Online budgets are set to swell $26 billion, or 8 percent of total advertising and marketing spending, by 2010. That’s according to a new five-year forecast by Forrester Research.
In the short term, some of the money will be shifted away from traditional media vehicles, especially magazines, direct mail and newspapers. Of the 33 percent of marketers who said they’d decrease other budgets to fuel online ad spend in 2005, 11 percent will take the money from magazines, 8 percent will shift it from direct mail, and 7 percent will rob from the newspaper budget.
Forty-seven percent of marketers, however, said they were funding increased online ad spending this year by upping the total ad budget, rather than by decreasing other media spending.
Traditional media may be vulnerable to more cuts in the future, the research indicates. When asked about the effectiveness of different media over the next three years, 53 percent said they thought TV would be less effective; 53 percent pegged print classified as less effective; and 46 percent thought newspapers would lose effectiveness. Meanwhile, the majority of marketers thought SEM, display ads and Web sites would become more effective over the same period.

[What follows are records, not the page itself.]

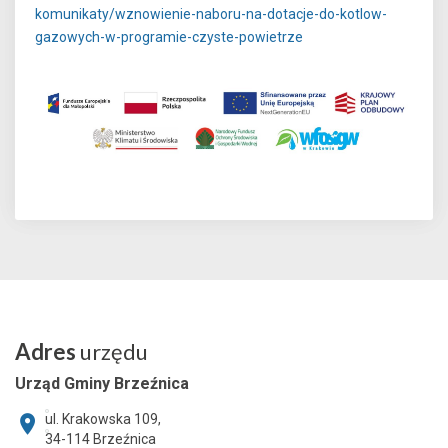
komunikaty/wznowienie-naboru-na-dotacje-do-kotlow-
gazowych-w-programie-czyste-powietrze
Adres
urzędu
Urząd Gminy Brzeźnica
ul. Krakowska 109,
34-114
Brzeźnica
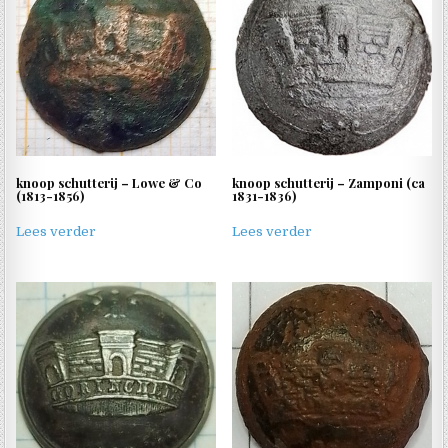
knoop schutterij – Lowe & Co
knoop schutterij – Zamponi (ca
(1813-1856)
1831-1836)
Lees verder
Lees verder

“Traditional channels really suffered,” said Charlene Li, principal analyst at Forrester. “Across the board a good chunk of marketers felt that those channels would be less effective. And they saw themselves shifting dollars to the new channels.”

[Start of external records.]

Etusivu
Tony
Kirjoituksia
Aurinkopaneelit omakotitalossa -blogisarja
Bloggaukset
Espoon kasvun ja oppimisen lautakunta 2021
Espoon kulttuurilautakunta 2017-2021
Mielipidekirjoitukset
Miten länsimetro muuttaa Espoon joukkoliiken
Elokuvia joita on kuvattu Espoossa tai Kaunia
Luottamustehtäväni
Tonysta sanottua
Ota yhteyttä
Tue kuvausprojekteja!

Search will be the primary driver behind online advertising’s rise, increasing by 33 percent in 2005 but slowing to a 10 percent growth rate by 2010. Forrester believes search will continue to represent the biggest piece of online marketing budgets in 2010, bringing in $11.6 billion.
“Search definitely is growing very very quickly, but the growth rate is slowing, as you would expect,” said Li.
The second major factor behind the rise will be an increase in display advertising, which is expected to grow at an 11 percent rate over the next five years. The researchers believe display will be the second biggest category in online marketing by 2010, representing $8.1 billion in spending.
“That’s an indication to me that marketers are beginning to see the Internet as a good place to put branding dollars,” Li told ClickZ News.
The research has significant implications for advertising agencies, said Li, because the time and effort involved in online advertising results in decreased margins.
“Online adverting is hard,” said Li. “The nice margins that they got from buying millions of dollars of television aren’t going to be there from online advertising, but that’s what their clients really want.”
Li suggests that agencies can cope by making investments in time saving technology and working to become more efficient.